Профессор, закрывая плотнее дверцу буржуйки, лукаво улыбнулся:
— В Чека я уже был. Только что оттуда. Со мной сначала беседовал очень милый и стеснительный молодой человек. Потом — Дзержинский. Видимо, и в вашей Америке знают фамилию председателя ВЧК?
— Вы все шутите!
— Шутить — это признак здоровья, господин Кияткин. К сожалению, я не знал, что застану вас у себя, и не попросил Феликса Эдмундовича письменно засвидетельствовать, что был у него и что мы очень сердечно поговорили.
— Но о чем можно говорить с этим чудовищным человеком? И если вы действительно там были, то как сумели выбраться оттуда?
— Говорили о многом. Между прочим, ничего чудовищного в товарище Дзержинском я не обнаружил. Напротив, очень приятный, интеллигентный, умный человек, понимающий все с полуслова. Кстати, любит Чехова. А выбрался я из Чека очень просто: на автомобиле Феликса Эдмундовича. Завтра мы опять встретимся.
— И вы пойдете?
— Он сам приедет ко мне.
— К вам? Дзержинский?
— Не понимаю, чему вы удивляетесь?
— Я не понимаю вас, профессор. Мы ведем с вами деловые разговоры… Простите за резкость, я трачу на вас время, а вы…
— Но, господин Кияткин, наши, как выразились вы, деловые разговоры слишком односторонни: разговариваете, точнее, уговариваете, вы. Я только слушаю и отвечаю, как вы изволили верно заметить, шуткой.
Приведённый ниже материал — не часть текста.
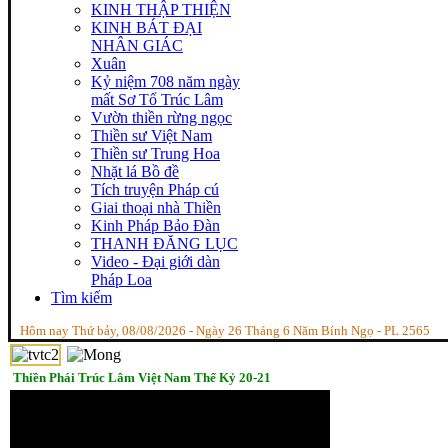
KINH THẬP THIỆN
KINH BÁT ĐẠI
NHÂN GIÁC
Xuân
Kỷ niệm 708 năm ngày
mất Sơ Tổ Trúc Lâm
Vườn thiền rừng ngọc
Thiền sư Việt Nam
Thiền sư Trung Hoa
Nhặt lá Bồ đề
Tích truyện Pháp cú
Giai thoại nhà Thiền
Kinh Pháp Bảo Đàn
THANH ĐĂNG LỤC
Video - Đại giới dàn
Pháp Loa
Tìm kiếm
Hôm nay Thứ bảy, 08/08/2026 - Ngày 26 Tháng 6 Năm Bính Ngọ - PL 2565
Thiền Phái Trúc Lâm Việt Nam Thế Kỷ 20-21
— Так нельзя, профессор, — сменил тон Кияткин. — Какая разница, где вы разрабатываете новый, более усовершенствованный способ перегонки нефти — в России, в Австралии? Не все ли равно? Рано или поздно все становится достоянием мировой техники. Но в Штатах вы это сделаете скорее, чем в разоренной стране. Мной руководят чисто деловые, технические соображения. Политика — это не моя область. Политикой пусть занимаются Вильсон, Клемансо, Ленин…
— У меня был сын, господин Кияткин. Единственный сын — Сережа. Он погиб в тысяча девятьсот шестнадцатом году… Он был студентом того же самого Императорского высшего технического училища, где учились и вы. Подавал большие надежды, из него, возможно, получился бы хороший инженер. Но он пошел добровольно в армию, стал летчиком. Его сбила немецкая пушка, так мне писали его друзья. И знаете, почему она его сбила? Она была лучше, чем наша, она была хорошо приспособлена для стрельбы по движущейся цели…
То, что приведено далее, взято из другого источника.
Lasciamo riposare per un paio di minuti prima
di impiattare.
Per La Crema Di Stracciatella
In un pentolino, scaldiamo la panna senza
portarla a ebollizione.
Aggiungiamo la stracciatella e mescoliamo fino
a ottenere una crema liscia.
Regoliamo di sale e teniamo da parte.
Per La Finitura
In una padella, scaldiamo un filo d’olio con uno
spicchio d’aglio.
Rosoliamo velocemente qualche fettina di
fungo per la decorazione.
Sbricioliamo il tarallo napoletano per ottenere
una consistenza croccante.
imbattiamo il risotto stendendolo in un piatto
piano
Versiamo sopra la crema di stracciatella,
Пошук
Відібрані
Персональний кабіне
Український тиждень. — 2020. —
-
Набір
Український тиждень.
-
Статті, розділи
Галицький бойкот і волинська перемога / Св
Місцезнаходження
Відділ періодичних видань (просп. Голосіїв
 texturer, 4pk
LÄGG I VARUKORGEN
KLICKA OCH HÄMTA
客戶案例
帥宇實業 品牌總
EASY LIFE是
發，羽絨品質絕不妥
— Это очень грустно, Александр Александрович. Я выражаю вам самое глубокое соболезнование, но война есть война…
— Скажите, господин Кияткин, только вполне откровенно, вам кого-нибудь уже удалось уговорить уехать за океан? Или это коммерческая тайна?
— Почему же? Я охотно назову вам несколько фамилий после того, как вы дадите согласие. А пока, извините, не могу. И должен вас, если хотите, порадовать: многих из тех, кто очень хотел бы уехать, мы не приглашаем. Заверяю — вы окажетесь в солидном обществе.